Gerichtsentscheid
Daimler soll für Chrysler-Fusion nachzahlen

Das Landgericht Stuttgart hat den deutsch-amerikanischen Autobauer Daimler-Chrysler zu einer Millionenzahlung an ehemalige Aktionäre der Daimler-Benz AG verurteilt. Diese hatten geklagt, weil sie das alte Unternehmen bei der Verschmelzung mit dem US-Konkurrenten Chrysler für unterbewertet hielten. Es ist nicht das erste Mal, dass es deswegen Streit gibt.

HB STUTTGART. Ein Sprecher des Landgerichts sagte am Montag in Stuttgart, die 32. Kammer für Handelssachen habe als angemessenen Barausgleich den Betrag von 22,15 Euro je Aktie festgesetzt (Az: 32 AktE 3/99 KfH). Damit müsste der Autokonzern sechs Jahre nach der Fusion mit Chrysler noch einmal in die Tasche greifen und die klagenden Aktionäre von Daimler-Benz mit bis zu 232 Mill. Euro abfinden.

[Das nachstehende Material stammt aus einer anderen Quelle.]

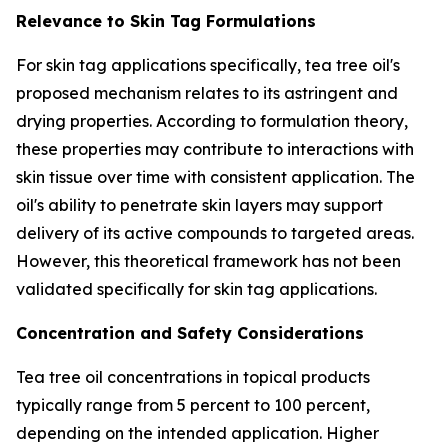
Relevance to Skin Tag Formulations
For skin tag applications specifically, tea tree oil's
proposed mechanism relates to its astringent and
drying properties. According to formulation theory,
these properties may contribute to interactions with
skin tissue over time with consistent application. The
oil's ability to penetrate skin layers may support
delivery of its active compounds to targeted areas.
However, this theoretical framework has not been
validated specifically for skin tag applications.
Concentration and Safety Considerations
Tea tree oil concentrations in topical products
typically range from 5 percent to 100 percent,
depending on the intended application. Higher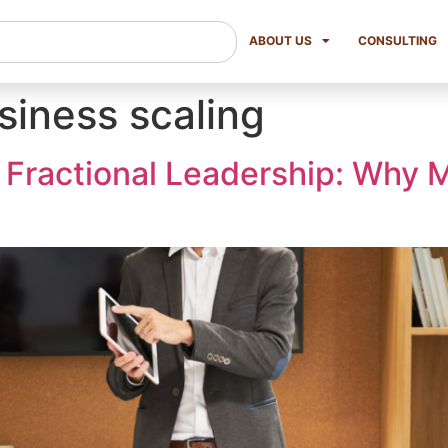
ABOUT US
CONSULTING
siness scaling
 Fractional Leadership: Why 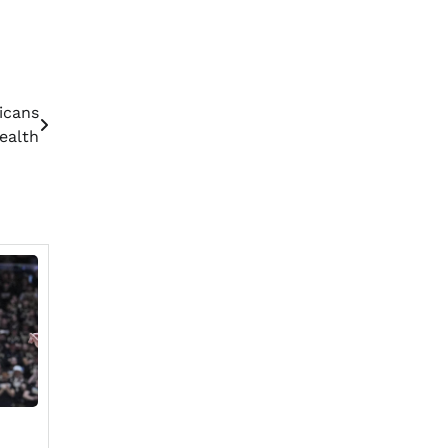
icans
Health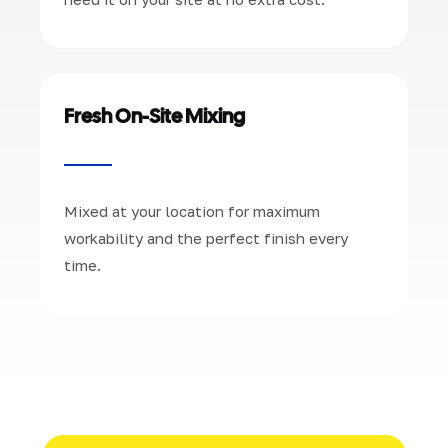
Fresh On-Site Mixing
Mixed at your location for maximum
workability and the perfect finish every
time.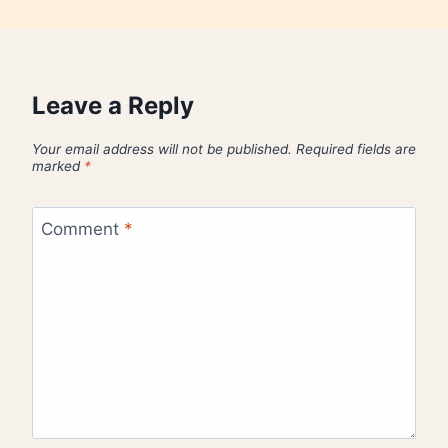
Leave a Reply
Your email address will not be published.
Required fields are
marked
*
Comment
*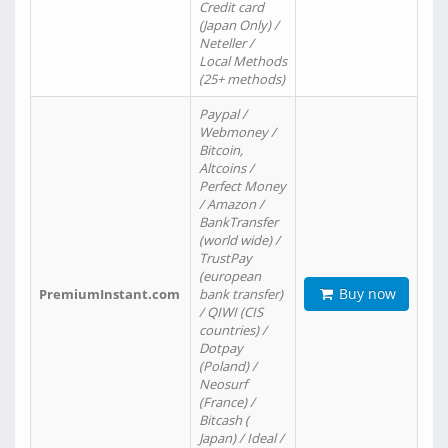
Credit card
(Japan Only) /
Neteller /
Local Methods
(25+ methods)
Paypal /
Webmoney /
Bitcoin,
Altcoins /
Perfect Money
/ Amazon /
BankTransfer
(world wide) /
TrustPay
(european
Buy now
PremiumInstant.com
bank transfer)
/ QIWI (CIS
countries) /
Dotpay
(Poland) /
Neosurf
(France) /
Bitcash (
Japan) / Ideal /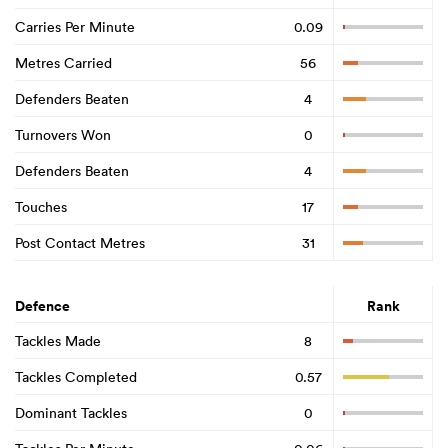
Carries Per Minute
0.09
Metres Carried
56
Defenders Beaten
4
Turnovers Won
0
Defenders Beaten
4
Touches
17
Post Contact Metres
31
Defence
Rank
Tackles Made
8
Tackles Completed
0.57
Dominant Tackles
0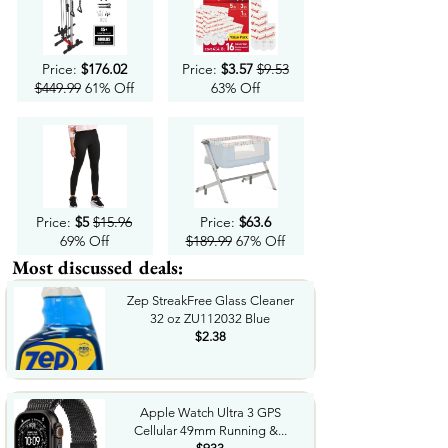
Price:
$176.02
Price:
$3.57
$9.53
$449.99
61% Off
63% Off
Price:
$5
$15.96
Price:
$63.6
69% Off
$189.99
67% Off
Most discussed deals:
Zep StreakFree Glass Cleaner
32 oz ZU112032 Blue
$2.38
Apple Watch Ultra 3 GPS
Cellular 49mm Running &...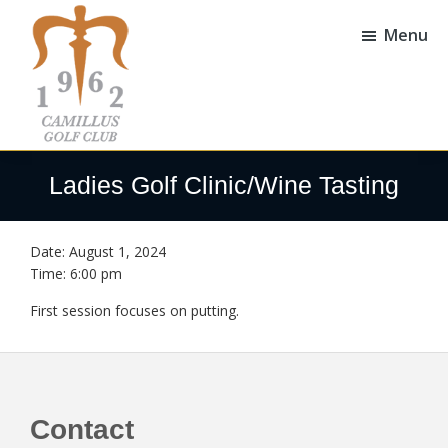
Skip
Skip
to
to
Menu
main
footer
content
Camillus
Camillus,
Golf
NY
Ladies Golf Clinic/Wine Tasting
Club
Date:
August 1, 2024
Time:
6:00 pm
First session focuses on putting.
Footer
Contact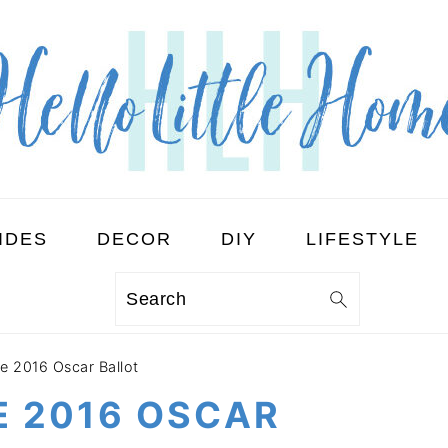
IDES
DECOR
DIY
LIFESTYLE
Search
le 2016 Oscar Ballot
E 2016 OSCAR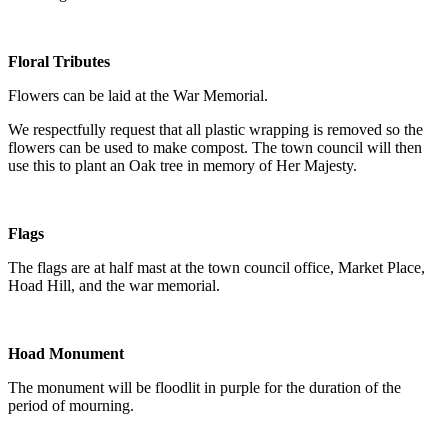
Floral Tributes
Flowers can be laid at the War Memorial.
We respectfully request that all plastic wrapping is removed so the
flowers can be used to make compost. The town council will then
use this to plant an Oak tree in memory of Her Majesty.
Flags
The flags are at half mast at the town council office, Market Place,
Hoad Hill, and the war memorial.
Hoad Monument
The monument will be floodlit in purple for the duration of the
period of mourning.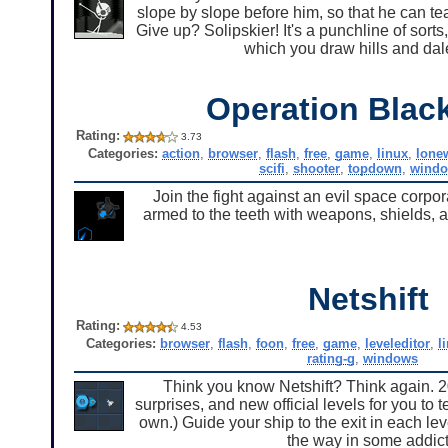
slope by slope before him, so that he can te
Give up? Solipskier! It's a punchline of sort
which you draw hills and dale
Operation Blac
Rating:
3.73
Categories:
action
,
browser
,
flash
,
free
,
game
,
linux
,
lone
scifi
,
shooter
,
topdown
,
wind
Join the fight against an evil space corpo
armed to the teeth with weapons, shields, a
Netshift
Rating:
4.53
Categories:
browser
,
flash
,
foon
,
free
,
game
,
leveleditor
,
l
rating-g
,
windows
Think you know Netshift? Think again. 20
surprises, and new official levels for you to t
own.) Guide your ship to the exit in each le
the way in some addicti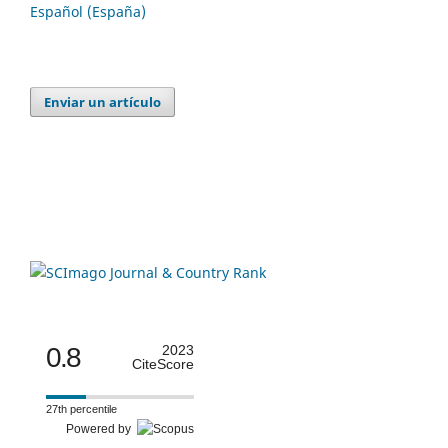
Español (España)
Enviar un artículo
0.8
2023
CiteScore
27th percentile
Powered by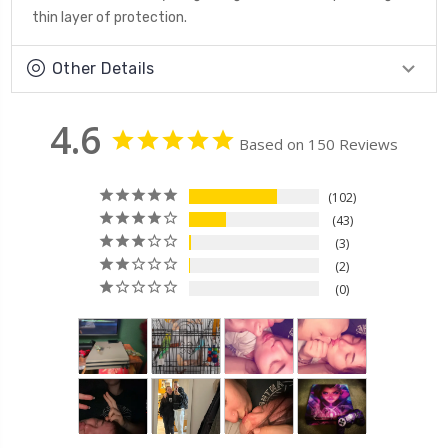
thin layer of protection.
Other Details
4.6
Based on 150 Reviews
102
43
3
2
0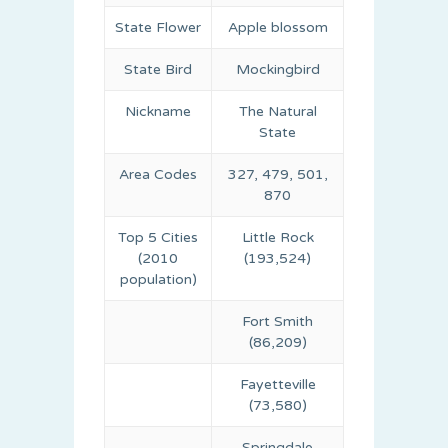
State Flower
Apple blossom
State Bird
Mockingbird
Nickname
The Natural
State
Area Codes
327, 479, 501,
870
Top 5 Cities
Little Rock
(2010
(193,524)
population)
Fort Smith
(86,209)
Fayetteville
(73,580)
Springdale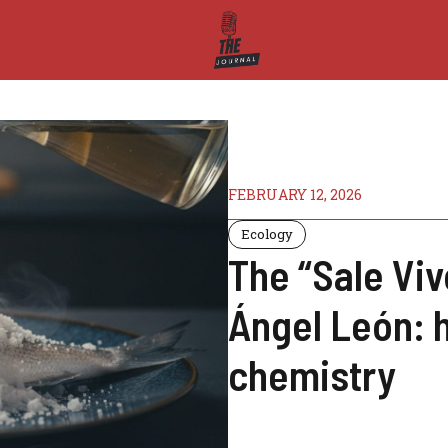
FEBRUARY 12, 2026
Ecology
The “Sale Viv
Ángel León: h
chemistry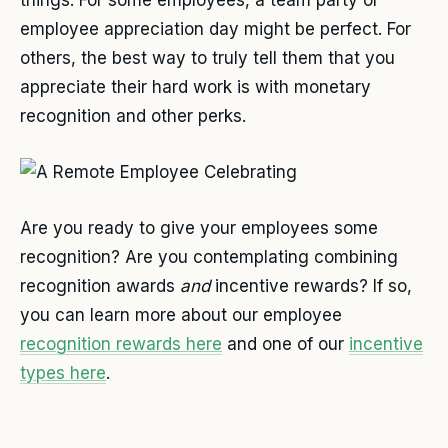
things. For some employees, a team party or
employee appreciation day might be perfect. For
others, the best way to truly tell them that you
appreciate their hard work is with monetary
recognition and other perks.
Are you ready to give your employees some
recognition? Are you contemplating combining
recognition awards
and
incentive rewards? If so,
you can learn more about our employee
recognition rewards here
and one of our
incentive
types here
.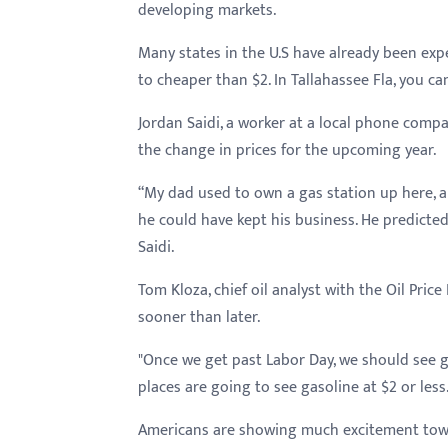
menu.
developing markets.
Many states in the U.S have already been exp
to cheaper than $2. In Tallahassee Fla, you can
Jordan Saidi, a worker at a local phone comp
the change in prices for the upcoming year.
“My dad used to own a gas station up here,
he could have kept his business. He predicted
Saidi.
Tom Kloza, chief oil analyst with the Oil Pric
sooner than later.
"Once we get past Labor Day, we should see ga
places are going to see gasoline at $2 or less.
Americans are showing much excitement towa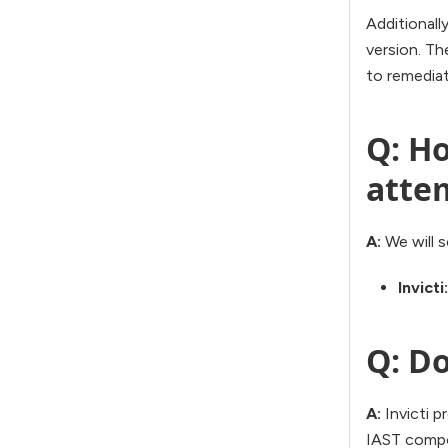
Additionally
version. The
to remediat
Q: Ho
atte
A:
We will s
Invicti:
Q: Do
A:
Invicti p
IAST compon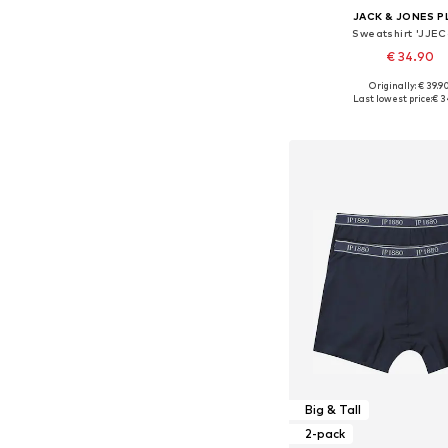
JACK & JONES P
Sweatshirt 'JJEC
€ 34.90
+
3
Originally: € 39.9
Available in many 
Last lowest price:
€ 3
Add to bask
Big & Tall
2-pack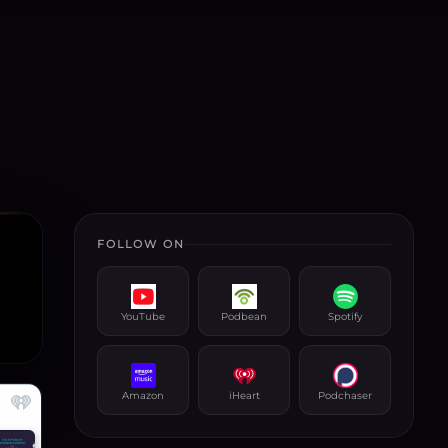
FOLLOW ON
YouTube
Podbean
Spotify
Amazon
iHeart
Podchaser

Daimler-Chrysler will den Gerichtsentscheid jedoch anfechten. „Wir halten die Entscheidung für unangemessen und werden Rechtsmittel einlegen“, sagte ein Sprecher am Montag in Stuttgart. Die Entscheidung des Landgerichts liege dem Unternehmen aber noch nicht schriftlich vor.

Rund 1,8 Prozent der Daimler-Benz-Aktien – 10,5 Mill. Papiere – waren 1999 gegen den Widerstand von Aktionären eingezogen und gegen Aktien des fusionierten Unternehmens getauscht worden. Diese kleine Minderheit der Anteilseigner sah die Höhe der Barabfindung als zu niedrig an. 17 deutsche Kleinaktionäre hatten schließlich geklagt. Sie alleine besaßen 12 740 Papiere, so dass sich bei Ihnen die Gesamtsumme auf 282 191 Euro beläuft. Ob auch andere Aktionäre, die keine Klage eingereicht hatten, von dem Urteil betroffen sind, konnte ein Gerichtssprecher mit Hinweis auf eventuell verstrichene Fristen zunächst nicht sagen.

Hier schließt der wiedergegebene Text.